▸ **Work instruction**
At the line containing "What elements are", begin an exact copy of the lines below and continue through the final one, with no pictures.

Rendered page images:
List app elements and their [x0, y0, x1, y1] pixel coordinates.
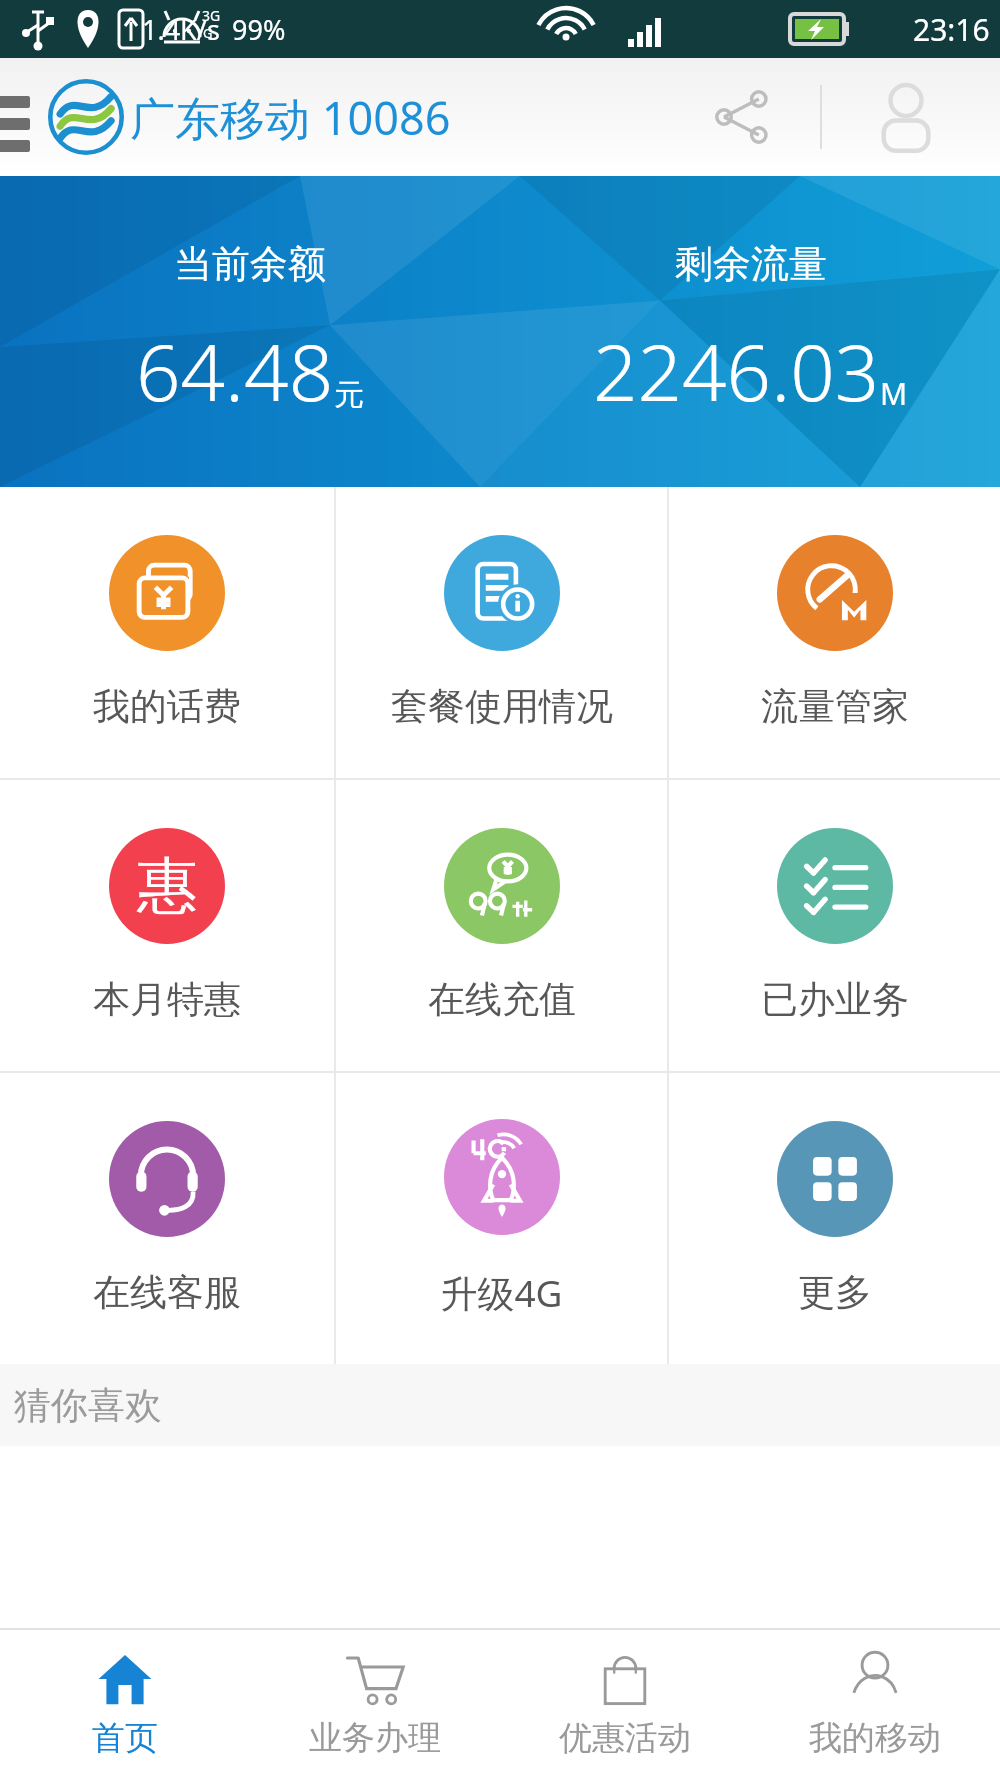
button[interactable]: 在线客服 [0, 1073, 334, 1364]
button[interactable]: 惠 [0, 780, 334, 1071]
button[interactable]: 当前余额 [0, 176, 500, 487]
staticText: 惠 [137, 848, 197, 924]
staticText: 剩余流量 [675, 240, 827, 288]
staticText: 99% [232, 11, 286, 48]
staticText: 在线客服 [93, 1269, 241, 1316]
button[interactable]: 在线充值 [336, 780, 667, 1071]
button[interactable]: 已办业务 [669, 780, 1000, 1071]
button[interactable]: 业务办理 [250, 1630, 500, 1778]
staticText: 23:16 [913, 9, 990, 50]
staticText: 广东移动 10086 [130, 87, 451, 148]
button[interactable]: 更多 [669, 1073, 1000, 1364]
staticText: M [880, 373, 908, 414]
button[interactable]: 剩余流量 [500, 176, 1000, 487]
button[interactable]: 流量管家 [669, 487, 1000, 778]
staticText: 我的移动 [809, 1717, 941, 1759]
staticText: 1.4K/s [142, 11, 220, 48]
staticText: 升级4G [440, 1267, 563, 1318]
staticText: 我的话费 [93, 683, 241, 730]
staticText: 业务办理 [309, 1717, 441, 1759]
button[interactable]: 优惠活动 [500, 1630, 750, 1778]
staticText: 首页 [92, 1717, 158, 1759]
button[interactable]: 套餐使用情况 [336, 487, 667, 778]
button[interactable]: Share [699, 74, 785, 160]
staticText: 在线充值 [428, 976, 576, 1023]
staticText: 本月特惠 [93, 976, 241, 1023]
staticText: 64.48 [136, 318, 334, 424]
staticText: 更多 [798, 1269, 872, 1316]
staticText: 元 [334, 376, 364, 414]
button[interactable]: Menu [0, 82, 40, 152]
staticText: 已办业务 [761, 976, 909, 1023]
button[interactable]: Profile [860, 71, 952, 163]
button[interactable]: 猜你喜欢 [0, 1364, 1000, 1446]
staticText: 优惠活动 [559, 1717, 691, 1759]
staticText: G [203, 24, 213, 42]
staticText: 套餐使用情况 [391, 683, 613, 730]
staticText: 猜你喜欢 [14, 1382, 162, 1429]
staticText: 当前余额 [174, 240, 326, 288]
staticText: 流量管家 [761, 683, 909, 730]
staticText: 2246.03 [593, 318, 880, 424]
button[interactable]: 我的移动 [750, 1630, 1000, 1778]
button[interactable]: 升级4G [336, 1073, 667, 1364]
button[interactable]: 我的话费 [0, 487, 334, 778]
button[interactable]: 首页 [0, 1630, 250, 1778]
staticText: 3G [202, 6, 221, 25]
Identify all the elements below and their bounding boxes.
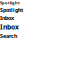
staticText: Inbox: [0, 14, 14, 22]
staticText: Spotlight: [0, 6, 23, 13]
staticText: Inbox: [0, 22, 19, 31]
staticText: Search: [0, 32, 17, 39]
staticText: Spotlight: [0, 0, 20, 5]
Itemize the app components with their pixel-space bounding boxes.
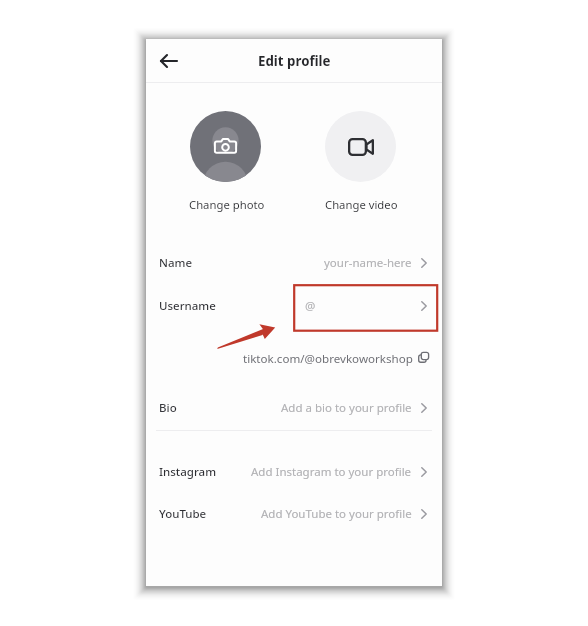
button[interactable]: Change video: [325, 111, 396, 182]
button[interactable]: Bio: [146, 388, 442, 428]
staticText: Change photo: [189, 197, 265, 212]
staticText: Add YouTube to your profile: [261, 506, 412, 522]
button[interactable]: Back: [156, 47, 184, 75]
button[interactable]: Username: [146, 286, 442, 326]
staticText: Add a bio to your profile: [281, 400, 412, 416]
button[interactable]: Name: [146, 243, 442, 283]
staticText: Username: [159, 298, 216, 314]
staticText: Bio: [159, 400, 177, 416]
button[interactable]: YouTube: [146, 494, 442, 534]
button[interactable]: tiktok.com/@obrevkoworkshop: [146, 345, 429, 373]
staticText: tiktok.com/@obrevkoworkshop: [243, 351, 413, 367]
staticText: Edit profile: [258, 52, 331, 70]
staticText: Change video: [325, 197, 398, 212]
staticText: Add Instagram to your profile: [251, 464, 412, 480]
staticText: YouTube: [159, 506, 207, 522]
staticText: Name: [159, 255, 192, 271]
button[interactable]: Instagram: [146, 452, 442, 492]
staticText: Instagram: [159, 464, 217, 480]
staticText: @: [305, 298, 316, 314]
button[interactable]: Change photo: [190, 111, 261, 182]
button[interactable]: Copy profile link: [418, 352, 429, 363]
staticText: your-name-here: [324, 255, 412, 271]
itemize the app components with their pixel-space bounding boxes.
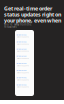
staticText: Order #1042 (17, 84, 27, 86)
staticText: you're away from the (4, 23, 32, 26)
staticText: Delivered 2:30 PM (17, 65, 29, 66)
staticText: Delivered 2:30 PM (17, 58, 29, 59)
staticText: Delivered 2:30 PM (17, 72, 29, 74)
staticText: Order #1042 (17, 48, 27, 50)
staticText: Order #1042 (17, 77, 27, 79)
staticText: Order #1042 (17, 70, 27, 72)
staticText: Order #1042 (17, 55, 27, 57)
staticText: Order #1042 (17, 41, 27, 43)
staticText: Order #1042 (17, 34, 27, 36)
staticText: restaurant (4, 25, 17, 28)
staticText: Delivered 2:30 PM (17, 43, 29, 45)
staticText: Delivered 2:30 PM (17, 50, 29, 52)
staticText: Get real-time order (4, 5, 52, 12)
staticText: status updates right on (4, 11, 61, 18)
staticText: your phone, even when (4, 17, 61, 24)
staticText: Order #1042 (17, 63, 27, 64)
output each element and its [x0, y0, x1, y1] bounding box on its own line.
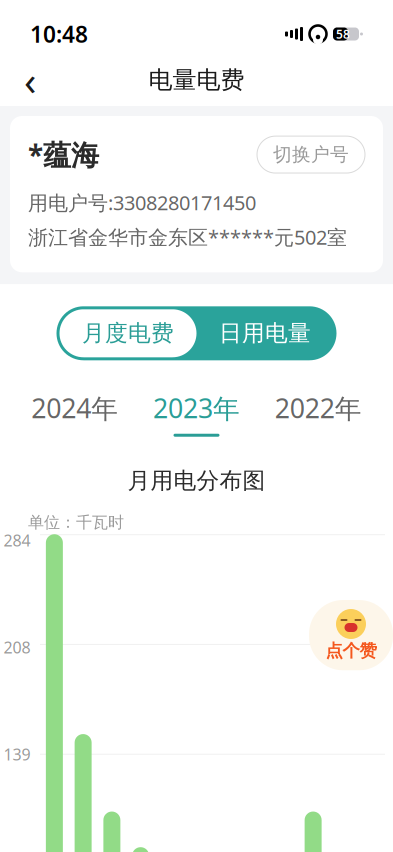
staticText: ‹ [24, 53, 36, 106]
staticText: 用电户号:3308280171450 [28, 189, 256, 216]
staticText: 月用电分布图 [128, 467, 266, 494]
staticText: 浙江省金华市金东区******元502室 [28, 224, 347, 250]
staticText: 2022年 [275, 390, 362, 426]
staticText: 2024年 [31, 390, 118, 426]
staticText: *蕴海 [28, 136, 99, 173]
button[interactable]: 2024年 [14, 384, 136, 443]
button[interactable]: 2023年 [136, 384, 257, 443]
staticText: 切换户号 [273, 143, 349, 166]
staticText: 10:48 [30, 19, 88, 49]
button[interactable]: 返回 [8, 58, 52, 102]
staticText: 139 [4, 744, 30, 765]
button[interactable]: 切换户号 [257, 136, 365, 173]
button[interactable]: 2022年 [257, 384, 379, 443]
button[interactable]: 月度电费 [60, 309, 196, 357]
staticText: 电量电费 [148, 65, 244, 95]
staticText: 2023年 [153, 390, 240, 426]
staticText: 208 [4, 637, 30, 658]
staticText: 月度电费 [82, 319, 174, 347]
staticText: 单位：千瓦时 [28, 513, 124, 532]
staticText: 284 [4, 530, 30, 551]
staticText: 日用电量 [219, 319, 311, 347]
staticText: 58 [336, 26, 350, 42]
button[interactable]: 日用电量 [196, 309, 334, 357]
button[interactable]: 点个赞 [309, 600, 393, 670]
staticText: 点个赞 [326, 640, 376, 661]
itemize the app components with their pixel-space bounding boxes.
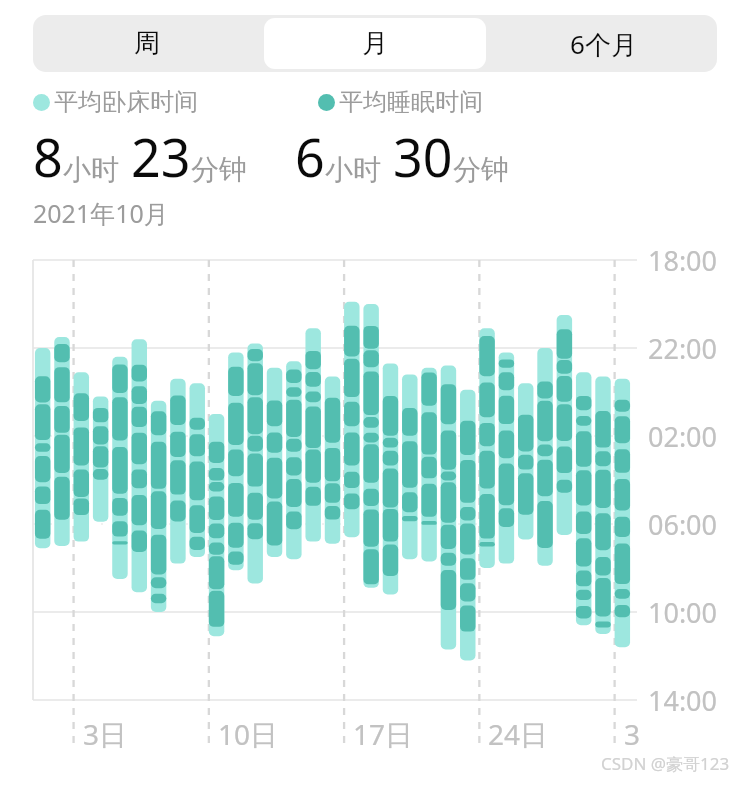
staticText: 10日 bbox=[218, 715, 279, 753]
staticText: 06:00 bbox=[648, 506, 718, 543]
staticText: 30 bbox=[393, 121, 453, 192]
staticText: 月 bbox=[362, 27, 388, 60]
staticText: 分钟 bbox=[453, 152, 509, 187]
staticText: 平均睡眠时间 bbox=[339, 87, 483, 117]
button[interactable]: 6个月 bbox=[492, 18, 714, 69]
staticText: 8 bbox=[33, 121, 63, 192]
staticText: 6 bbox=[295, 121, 325, 192]
staticText: 6个月 bbox=[570, 26, 637, 62]
staticText: 02:00 bbox=[648, 418, 718, 455]
button[interactable]: 周 bbox=[36, 18, 258, 69]
staticText: 分钟 bbox=[191, 152, 247, 187]
staticText: 小时 bbox=[63, 152, 119, 187]
staticText: 17日 bbox=[353, 715, 414, 753]
staticText: 14:00 bbox=[648, 682, 718, 719]
staticText: 平均卧床时间 bbox=[54, 87, 198, 117]
staticText: 小时 bbox=[325, 152, 381, 187]
staticText: 2021年10月 bbox=[33, 196, 169, 230]
staticText: 18:00 bbox=[648, 242, 718, 279]
staticText: 3日 bbox=[83, 715, 128, 753]
staticText: 周 bbox=[134, 27, 160, 60]
staticText: 23 bbox=[131, 121, 191, 192]
staticText: 3 bbox=[624, 715, 641, 753]
staticText: 22:00 bbox=[648, 330, 718, 367]
button[interactable]: 月 bbox=[264, 18, 486, 69]
staticText: 24日 bbox=[488, 715, 549, 753]
staticText: CSDN @豪哥123 bbox=[601, 752, 730, 775]
staticText: 10:00 bbox=[648, 594, 718, 631]
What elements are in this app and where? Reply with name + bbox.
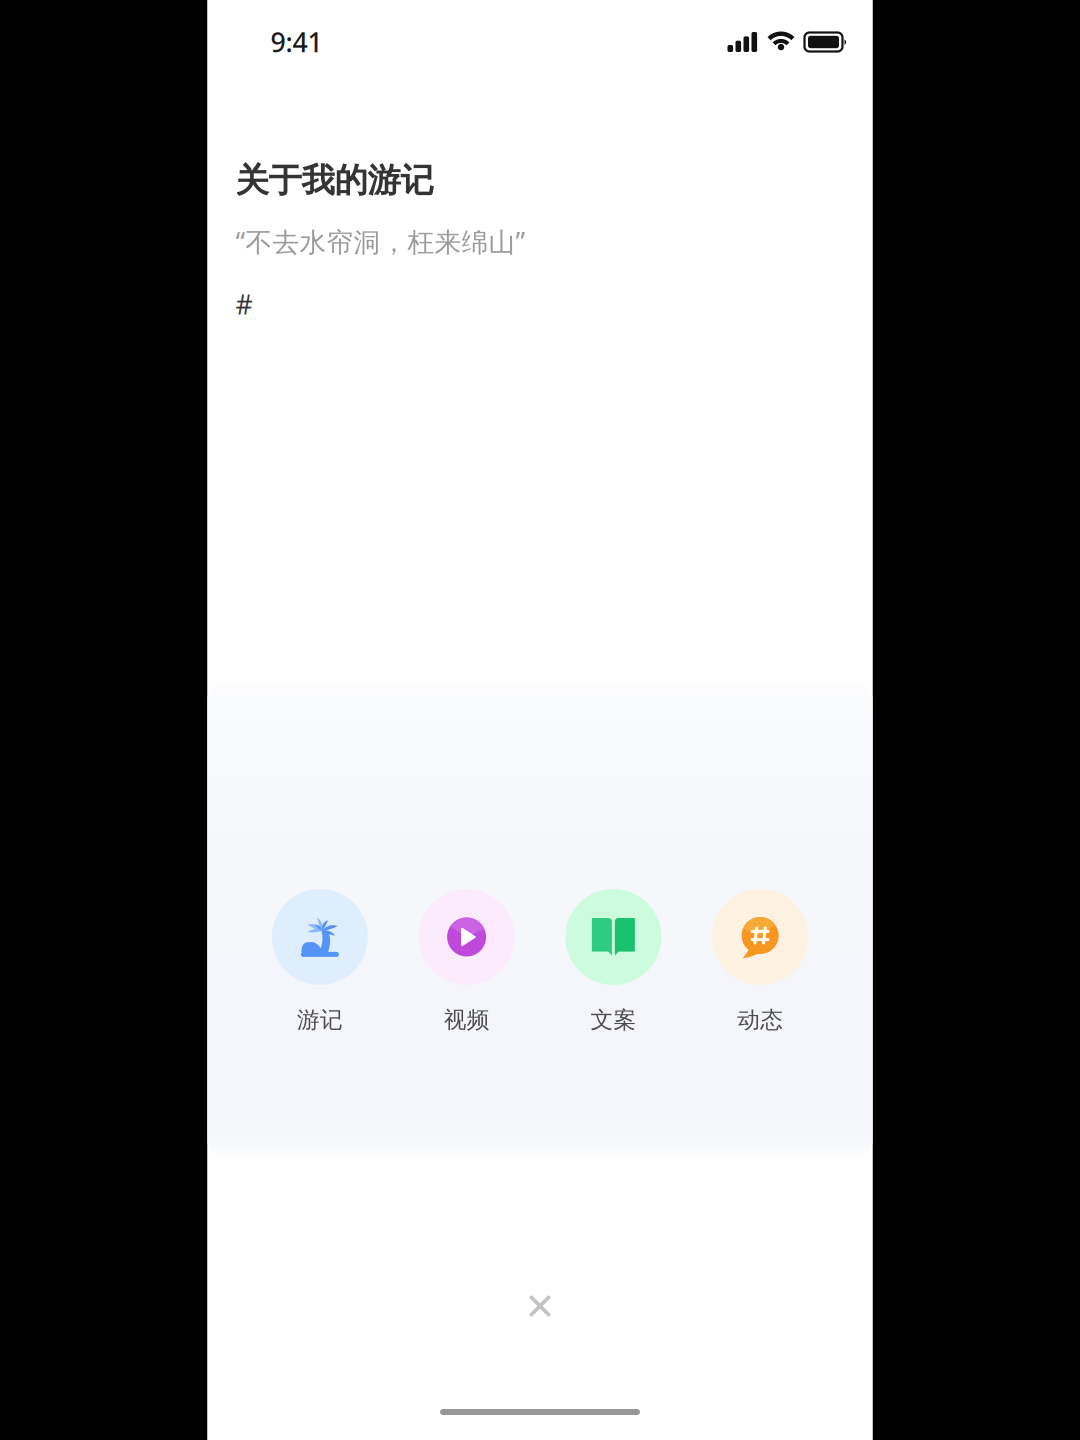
staticText: 文案: [590, 1006, 636, 1034]
staticText: 动态: [737, 1006, 783, 1034]
staticText: 关于我的游记: [236, 160, 434, 201]
staticText: 视频: [444, 1006, 490, 1034]
staticText: 游记: [297, 1006, 343, 1034]
button[interactable]: 游记: [246, 889, 393, 1039]
staticText: “不去水帘洞，枉来绵山”: [236, 224, 526, 259]
button[interactable]: 动态: [687, 889, 834, 1039]
staticText: 9:41: [270, 24, 322, 60]
button[interactable]: 文案: [540, 889, 687, 1039]
staticText: #: [236, 286, 252, 322]
button[interactable]: 视频: [393, 889, 540, 1039]
button[interactable]: Close: [501, 1267, 579, 1345]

▸ **Result for this task**
What elements are in this app and where? Reply with name + bbox.
staticText: 文案: [590, 1006, 636, 1034]
staticText: 动态: [737, 1006, 783, 1034]
staticText: 关于我的游记: [236, 160, 434, 201]
staticText: 视频: [444, 1006, 490, 1034]
staticText: 游记: [297, 1006, 343, 1034]
button[interactable]: 游记: [246, 889, 393, 1039]
staticText: “不去水帘洞，枉来绵山”: [236, 224, 526, 259]
button[interactable]: 动态: [687, 889, 834, 1039]
staticText: 9:41: [270, 24, 322, 60]
button[interactable]: 文案: [540, 889, 687, 1039]
staticText: #: [236, 286, 252, 322]
button[interactable]: 视频: [393, 889, 540, 1039]
button[interactable]: Close: [501, 1267, 579, 1345]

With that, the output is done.